When we go through a door, our brains sense this transition on a subconscious level. Simply moving into a room or building can help to signal to your mind and spirit that you are shifting tasks or modes. This can affect your mood and body rhythms, sometimes drastically. For example, coming home at the end of a long day, and feeling the relief the moment you set foot inside your home or room. Or heading to the kitchen or laundry and finding your focus for everyday chores settle in. Heading to work or school, and settling into work mode when you enter the building.
The transition through a doorway can even affect your memory. Ever walk into a room only to find you've forgotten why you went there in the first place, or what you were saying? If this happens, try going back to the room you were just in — passing back into the previous space can help you to recall what you were thinking about.

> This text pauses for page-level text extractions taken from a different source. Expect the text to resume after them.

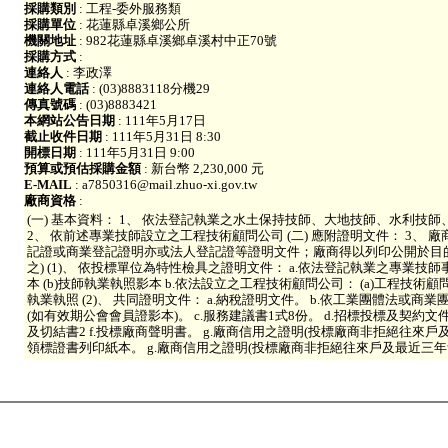
採購類別
: 工程-委外服務類
採購單位
: 花蓮縣卓溪鄉公所
機關地址
: 982花蓮縣卓溪鄉卓溪村中正70號
採購方式
:
連絡人
: 李政澤
連絡人電話
: (03)8883118分機29
傳真號碼
: (03)8883421
本網站公告日期
: 111年5月17日
截止收件日期
: 111年5月31日 8:30
開標日期
: 111年5月31日 9:00
預算或預估採購金額
: 新台幣 2,230,000 元
E-MAIL
: a7850316@mail.zhuo-xi.gov.tw
廠商資格
:
(一) 基本資料： 1、 依法登記執業之水土保持技師、大地技師、水利技
2、 依前述專業技師設立之工程技術顧問公司 (二) 應附證明文件： 3、 
記證或商業登記證明亦或法人登記證等證明文件；廠商得以列印公開於目
之) (1)、 依投標單位為特性檢具之證明文件： a.依法登記執業之專業技師
本 (b)技師執業執照影本 b.依法設立之工程技術顧問公司： (a)工程技術顧
執業執照 (2)、 共同證明文件： a.納稅證明文件。 b.依工業團體法或
(如有效期公會會員證影本)。 c.服務建議書1式8份。 d.招標投標及契約文
及切結書2 f.投標廠商聲明書。 g.廠商信用之證明(投標廠商非拒絕往來戶及
領標證書列印紙本。 g.廠商信用之證明(投標廠商非拒絕往來戶及最近三年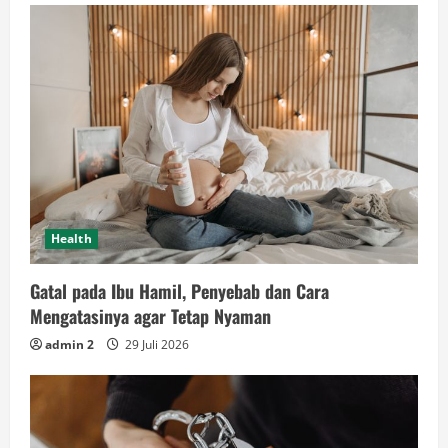
Health
Gatal pada Ibu Hamil, Penyebab dan Cara
Mengatasinya agar Tetap Nyaman
admin 2
29 Juli 2026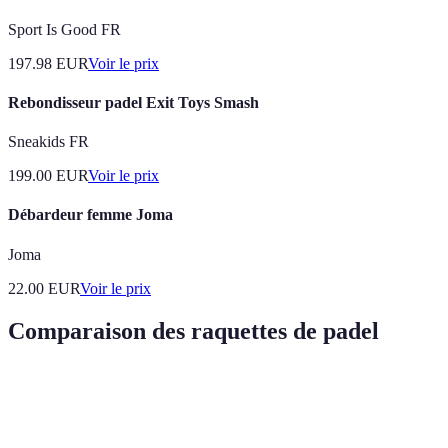
Sport Is Good FR
197.98
EUR
Voir le prix
Rebondisseur padel Exit Toys Smash
Sneakids FR
199.00
EUR
Voir le prix
Débardeur femme Joma
Joma
22.00
EUR
Voir le prix
Comparaison des raquettes de padel
Critère
Raquette A
Raquette B
Verdict
Raquette plus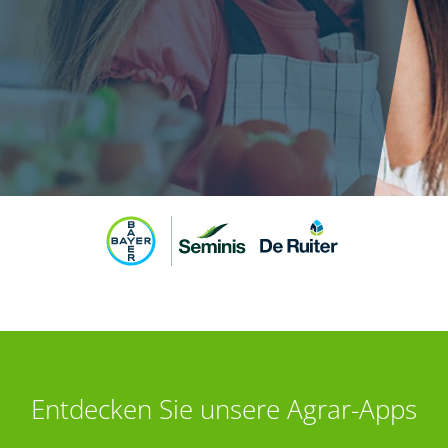
Entdecken Sie unsere Agrar-Apps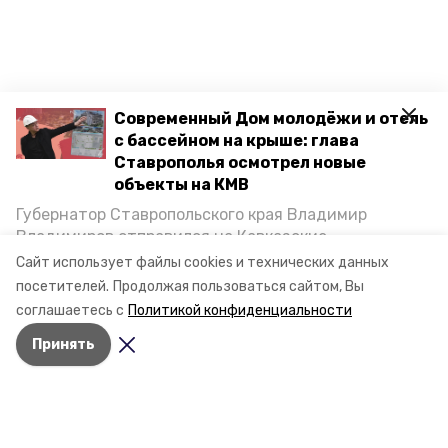
Современный Дом молодёжи и отель
с бассейном на крыше: глава
Ставрополья осмотрел новые
объекты на КМВ
Губернатор Ставропольского края Владимир
Владимиров отправился на Кавказские
Минеральные Воды, чтобы проинспектировать
Сайт использует файлы cookies и технических данных
строительство объектов в Кисловодске и
посетителей.
Продолжая пользоваться сайтом, Вы
Минводах, а также выслушать предложения о
соглашаетесь с
Политикой конфиденциальности
постройке новых точек притяжения для местных
Принять
жителей. Подробнее — в материале «Победы26».
Разделы
Новости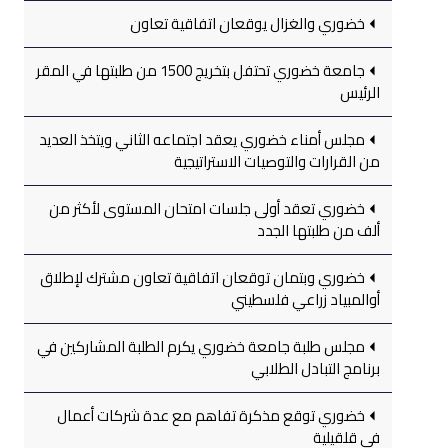
خضوري والغزال يوقعان اتفاقية تعاون
جامعة خضوري تحتفل بتخريج 1500 من طلبتها في المقر
الرئيس
مجلس أمناء خضوري يعقد اجتماعه الثاني ويتخذ العديد
من القرارات والتوصيات الاستراتيجية
خضوري تعقد أولى جلسات امتحان المستوى لأكثر من
ألف من طلبتها الجدد
خضوري وبتمان توقعان اتفاقية تعاون مشترك لإطلاق
أوالمبياد زراعي فلسطيني
مجلس طلبة جامعة خضوري يكرم الطلبة المشاركين في
برنامج التبادل الطلابي
خضوري توقع مذكرة تفاهم مع عدة شركات أعمال
في قلقيلية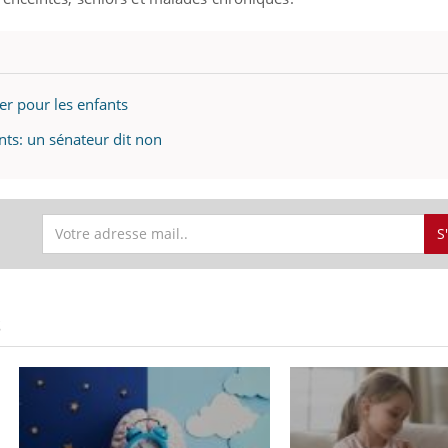
er pour les enfants
nts: un sénateur dit non
S
Éclipse solaire du 12 août
Bébés, j
: “Des verres adaptés,
quelle t
c'est indispensable pour
pharmac
S
la santé des yeux”
vacance
Les troubles du sommeil
Syndrom
modifient votre cerveau !
quels so
exercice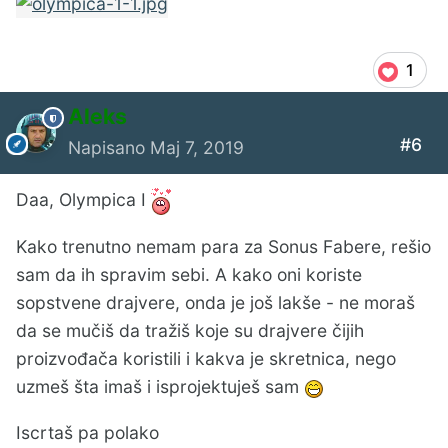
1
Aleks
#6
Napisano
Maj 7, 2019
Daa, Olympica I
Kako trenutno nemam para za Sonus Fabere, rešio
sam da ih spravim sebi. A kako oni koriste
sopstvene drajvere, onda je još lakše - ne moraš
da se mučiš da tražiš koje su drajvere čijih
proizvođača koristili i kakva je skretnica, nego
uzmeš šta imaš i isprojektuješ sam
Iscrtaš pa polako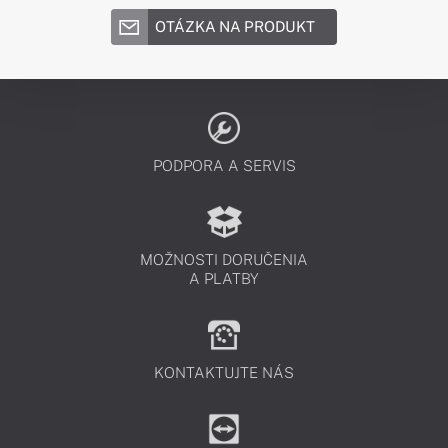
OTÁZKA NA PRODUKT
PODPORA A SERVIS
MOŽNOSTI DORUČENIA
A PLATBY
KONTAKTUJTE NÁS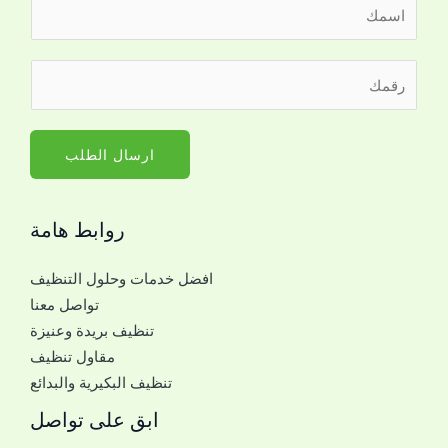
ا
ل
ا
ر
ر
س
ق
ق
م
م
م
*
م
ا
ارسال الطلب
ع
ل
ك
ج
م
روابط هامة
و
ع
ا
ك
افضل خدمات وحلول التنظيف
ل
تواصل معنا
ل
تنظيف بريدة وعنيزة
ل
مقاول تنظيف
ت
تنظيف البكيرية والبدائع
و
ا
ابق على تواصل
ص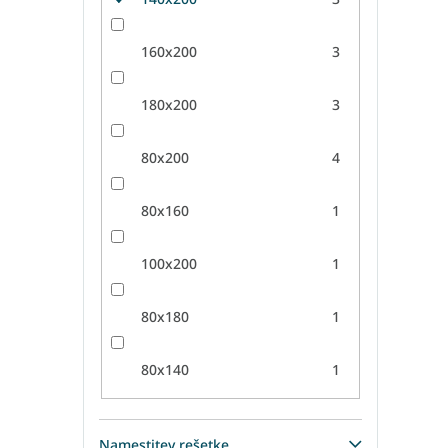
160x200
3
180x200
3
80x200
4
80x160
1
100x200
1
80x180
1
80x140
1
Namestitev rešetke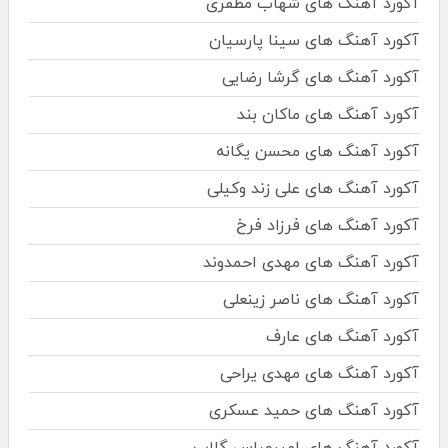
آکورد آهنگ های شهاب مظفری
آکورد آهنگ های سینا پارسیان
آکورد آهنگ های گرشا رضایی
آکورد آهنگ های ماکان بند
آکورد آهنگ های محسن یگانه
آکورد آهنگ های علی زند وکیلی
آکورد آهنگ های فرزاد فرخ
آکورد آهنگ های مهدی احمدوند
آکورد آهنگ های ناصر زینعلی
آکورد آهنگ های عارف
آکورد آهنگ های مهدی یراحی
آکورد آهنگ های حمید عسکری
آکورد آهنگ های امیرعباس گلاب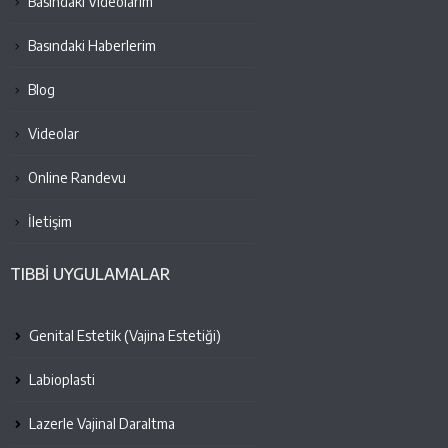
Basındaki Videolarım
Basındaki Haberlerim
Blog
Videolar
Online Randevu
İletişim
TIBBİ UYGULAMALAR
Genital Estetik (Vajina Estetiği)
Labioplasti
Lazerle Vajinal Daraltma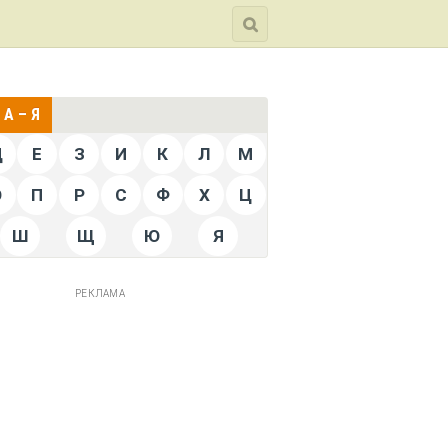
А – Я
Д
Е
З
И
К
Л
М
О
П
Р
С
Ф
Х
Ц
Ш
Щ
Ю
Я
РЕКЛАМА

Try incorporating doorways into spellwork for transitions, to welcome in new energies or wishes, or to close the door on things that no longer serve you. This might involve performing a spell on a threshold, walking through a doorway, or physically opening or closing a door. Or it could mean paying a little magical attention to the door itself - adding sigils or bindrunes to the doorframe and trim can offer protection or set other intentions. Hanging bells from the doorknob, or wreaths, or other door decor, can offer other opportunities to incorporate specific intentions to your space.
Maybe you can even get creative with specific kinds of doorways - open doorways without doors, double doors, dutch doors, louvered doors, screen doors, closet doors, pocket doors, the list goes on. Each kind of door might serve a different purpose - to shield and protect, to keep private, to block access but not visibility, to allow entrance... it depends on the door. It depends on if you are entering or leaving. While a closed door might represent safety and defense, an open door can be an invitation, or a vulnerability. Maybe you use double doors to encourage a sense of openness and making space for big things coming. Maybe you use storm doors in a spell to shield against turmoil. Maybe you're using a thick solid door as part of protective magic.
Think about your purposes, and use your imagination!